Deux entreprises, dont une de notre pays, décident de faire une course d'aviron dans le but de montrer leur savoir-faire dans le domaine de la galvanisation des troupes.  Le doyen de l'université française, décide d'appliquer aux sportifs de son équipe les techniques managériales modernes qui font par ailleurs le succès de son établissement. Il débloque un budget considérable pour ce projet et fait appel au cabinet Delsen fondé par d'anciens élèves. Les deux équipes s'entraînent dur mais l'équipe française bénéficie donc d'une réorganisation mettant en oeuvre une nouvelle méthode.

AVIRONLors de la première épreuve, les étrangers gagnent avec plus d'un kilomètre d'avance. Les nôtres sont très affectés. Le management se réunit pour chercher la cause de l'échec. Une equipe d'audit constituée de seniors managers est désignée.

Apres enquête, elle constate que notre équipe, qui est constituée de dix personnes n'a qu'un rameur alors que l'équipe étrangère comporte un barreur et neuf rameurs. La direction décide de faire appel au service de consultants internes.

Leur avis, entouré de précautions oratoires, semble préconiser l'augmentation du nombre de rameurs. Apres réflexion, la direction décide de procéder à une réorganisation. Il est décidé de mettre en place un manuel qualité, des procédures d'application, des documents de suivis... Une nouvelle stratégie est mise en place, fondée sur une forte synergie. Elle doit améliorer le rendement et la productivité grâce à ces modifications structurelles. On parle même de zéro défaut.

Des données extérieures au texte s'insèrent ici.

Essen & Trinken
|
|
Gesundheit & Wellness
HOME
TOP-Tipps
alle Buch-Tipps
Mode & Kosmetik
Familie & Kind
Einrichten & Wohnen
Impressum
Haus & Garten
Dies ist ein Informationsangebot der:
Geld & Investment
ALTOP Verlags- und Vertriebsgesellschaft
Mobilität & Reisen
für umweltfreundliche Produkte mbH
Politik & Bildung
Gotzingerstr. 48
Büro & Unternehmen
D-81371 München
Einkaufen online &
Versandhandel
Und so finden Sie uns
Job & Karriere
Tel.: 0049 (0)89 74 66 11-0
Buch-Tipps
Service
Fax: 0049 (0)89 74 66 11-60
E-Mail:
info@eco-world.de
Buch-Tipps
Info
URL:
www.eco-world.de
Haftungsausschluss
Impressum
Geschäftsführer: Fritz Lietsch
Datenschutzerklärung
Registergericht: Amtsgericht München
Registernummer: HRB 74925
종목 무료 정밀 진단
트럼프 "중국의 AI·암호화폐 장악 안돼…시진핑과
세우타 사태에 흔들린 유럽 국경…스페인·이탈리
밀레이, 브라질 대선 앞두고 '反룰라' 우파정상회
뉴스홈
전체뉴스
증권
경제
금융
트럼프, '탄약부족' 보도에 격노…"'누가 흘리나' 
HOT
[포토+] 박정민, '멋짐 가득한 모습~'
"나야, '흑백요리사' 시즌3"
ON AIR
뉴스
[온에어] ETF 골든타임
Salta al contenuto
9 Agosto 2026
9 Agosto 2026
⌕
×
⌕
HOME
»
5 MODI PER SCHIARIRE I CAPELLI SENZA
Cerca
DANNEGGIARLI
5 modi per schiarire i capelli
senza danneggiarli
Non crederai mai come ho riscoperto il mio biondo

La nouvelle équipe supervisée par Delsen comprend désormais :

  • 1 directeur général d'aviron
  • 1 directeur adjoint d'aviron
  • 1 manager d'aviron
  • 1 superviseur d'aviron
  • 1 consultant qualité
  • 1 contrôleur de gestion
  • 1 chargé de communication interne
  • 1 coordinateur d'aviron
  • 1 barreur
  • 1 rameur

La course a lieu et notre équipe a 3 kilomètres de retard. Humiliée, la direction prend des décisions rapides et courageuses : elle licencie le rameur n'ayant pas atteint ses objectifs, vend le bateau et annule tout investissement. Avec l'argent économisé, elle récompense les managers et superviseurs en leur donnant une prime, augmente le salaire des directeurs et s'octroie une indemnité exceptionnelle de fin de mission.